Global configuration (config.yaml)
The file ~/.config/daggle/config.yaml holds global settings. All fields are optional.
# Override tool paths (useful when the scheduler can't find binaries)
tools:
rscript: /usr/local/bin/Rscript
quarto: /opt/homebrew/bin/quarto
git: /usr/bin/git
# Automatic cleanup of old run data
cleanup:
older_than: "30d"
interval: "6h"
# Named notification channels, referenced from hooks by name.

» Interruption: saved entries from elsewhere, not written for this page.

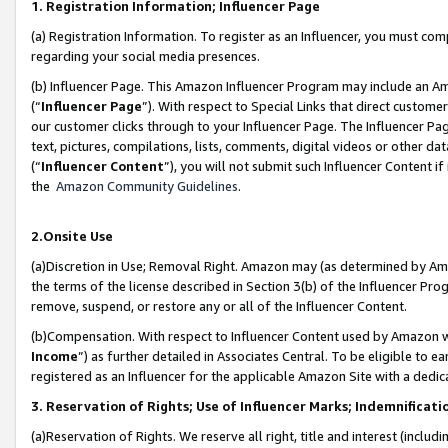
1. Registration Information; Influencer Page
(a) Registration Information. To register as an Influencer, you must co
regarding your social media presences.
(b) Influencer Page. This Amazon Influencer Program may include an A
(“
Influencer Page
”). With respect to Special Links that direct custom
our customer clicks through to your Influencer Page. The Influencer Pag
text, pictures, compilations, lists, comments, digital videos or other
(“
Influencer Content
”), you will not submit such Influencer Content if
the
Amazon Community Guidelines
.
2.Onsite Use
(a)Discretion in Use; Removal Right. Amazon may (as determined by Amazo
the terms of the license described in Section 3(b) of the Influencer Prog
remove, suspend, or restore any or all of the Influencer Content.
(b)Compensation. With respect to Influencer Content used by Amazon wi
Income
”) as further detailed in Associates Central. To be eligible t
registered as an Influencer for the applicable Amazon Site with a dedic
3. Reservation of Rights; Use of Influencer Marks; Indemnificati
(a)Reservation of Rights. We reserve all right, title and interest (includ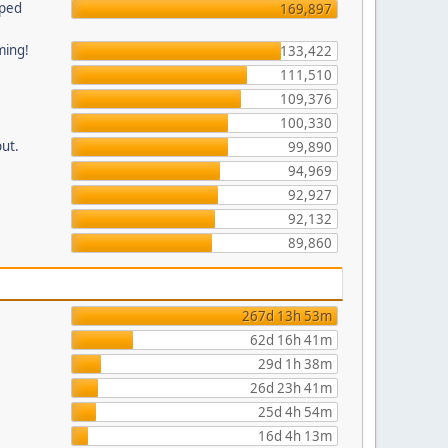
pped
169,897
ming!
133,422
111,510
109,376
100,330
put.
99,890
94,969
92,927
92,132
89,860
267d 13h 53m
62d 16h 41m
29d 1h 38m
26d 23h 41m
25d 4h 54m
16d 4h 13m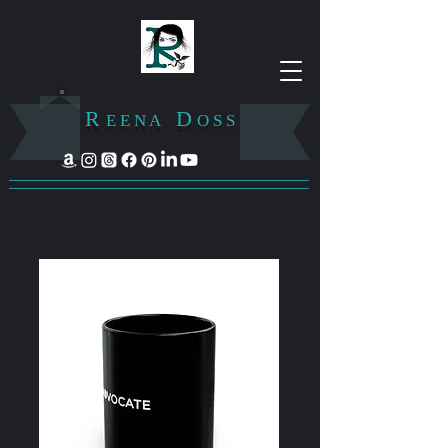
R
D
E E N A
O S S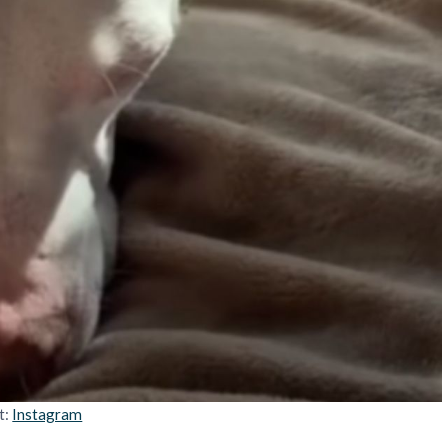
t:
Instagram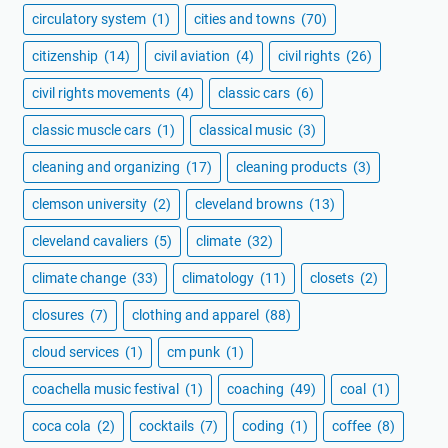
circulatory system
(1)
cities and towns
(70)
citizenship
(14)
civil aviation
(4)
civil rights
(26)
civil rights movements
(4)
classic cars
(6)
classic muscle cars
(1)
classical music
(3)
cleaning and organizing
(17)
cleaning products
(3)
clemson university
(2)
cleveland browns
(13)
cleveland cavaliers
(5)
climate
(32)
climate change
(33)
climatology
(11)
closets
(2)
closures
(7)
clothing and apparel
(88)
cloud services
(1)
cm punk
(1)
coachella music festival
(1)
coaching
(49)
coal
(1)
coca cola
(2)
cocktails
(7)
coding
(1)
coffee
(8)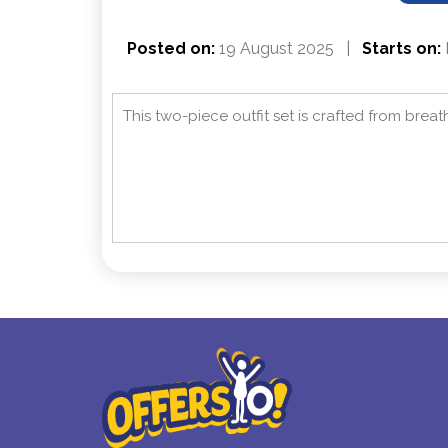
Posted on:
19 August 2025
|
Starts on:
This two-piece outfit set is crafted from breat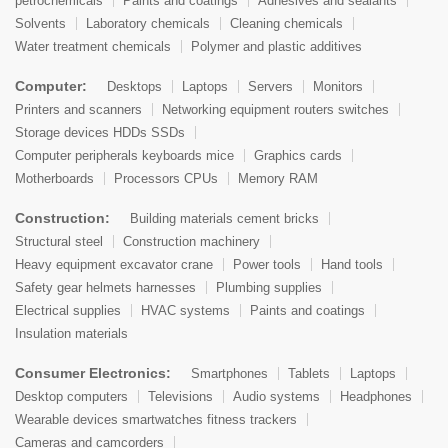
petrochemicals
Paints and coatings
Adhesives and sealants
Solvents
Laboratory chemicals
Cleaning chemicals
Water treatment chemicals
Polymer and plastic additives
Computer:
Desktops
Laptops
Servers
Monitors
Printers and scanners
Networking equipment routers switches
Storage devices HDDs SSDs
Computer peripherals keyboards mice
Graphics cards
Motherboards
Processors CPUs
Memory RAM
Construction:
Building materials cement bricks
Structural steel
Construction machinery
Heavy equipment excavator crane
Power tools
Hand tools
Safety gear helmets harnesses
Plumbing supplies
Electrical supplies
HVAC systems
Paints and coatings
Insulation materials
Consumer Electronics:
Smartphones
Tablets
Laptops
Desktop computers
Televisions
Audio systems
Headphones
Wearable devices smartwatches fitness trackers
Cameras and camcorders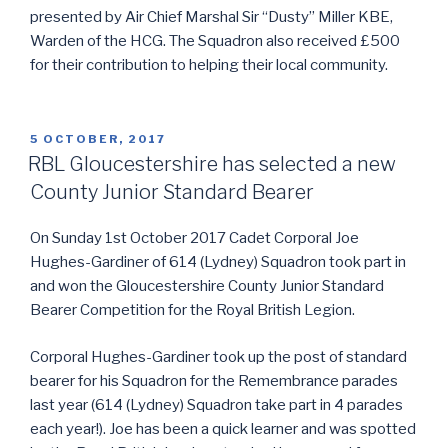
presented by Air Chief Marshal Sir “Dusty” Miller KBE,
Warden of the HCG. The Squadron also received £500
for their contribution to helping their local community.
POSTED
5 OCTOBER, 2017
ON
RBL Gloucestershire has selected a new
County Junior Standard Bearer
On Sunday 1st October 2017 Cadet Corporal Joe
Hughes-Gardiner of 614 (Lydney) Squadron took part in
and won the Gloucestershire County Junior Standard
Bearer Competition for the Royal British Legion.
Corporal Hughes-Gardiner took up the post of standard
bearer for his Squadron for the Remembrance parades
last year (614 (Lydney) Squadron take part in 4 parades
each year!). Joe has been a quick learner and was spotted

# See the Hooks page for usage.
notifications:
team-slack:
type: slack
webhook_url: https://hooks.slack.com/services/...
ops-email:
type: smtp
smtp_host: mail.example.com
smtp_port: 587
smtp_from: daggle@example.com
smtp_to: [ops@example.com]
smtp_user: daggle
smtp_password: ${SMTP_PASSWORD}Tool path resolution
At startup, daggle resolves each tool path using this precedence:
tools:in config.yaml — explicit absolute path (highest priority)exec.LookPath— searches the currentPATH- Bare binary name — fallback (may fail if not on
PATH)
Auto-detection: When daggle discovers a tool via PATH lookup (step 2), it automatically saves the resolved absolute path to config.yaml. This means running any daggle command once from an interactive shell (e.g., daggle doctor or daggle run) will persist the tool paths. Future scheduler runs — even as a system service with a minimal PATH — will find the saved paths in config.
Run daggle doctor to see which paths daggle resolved.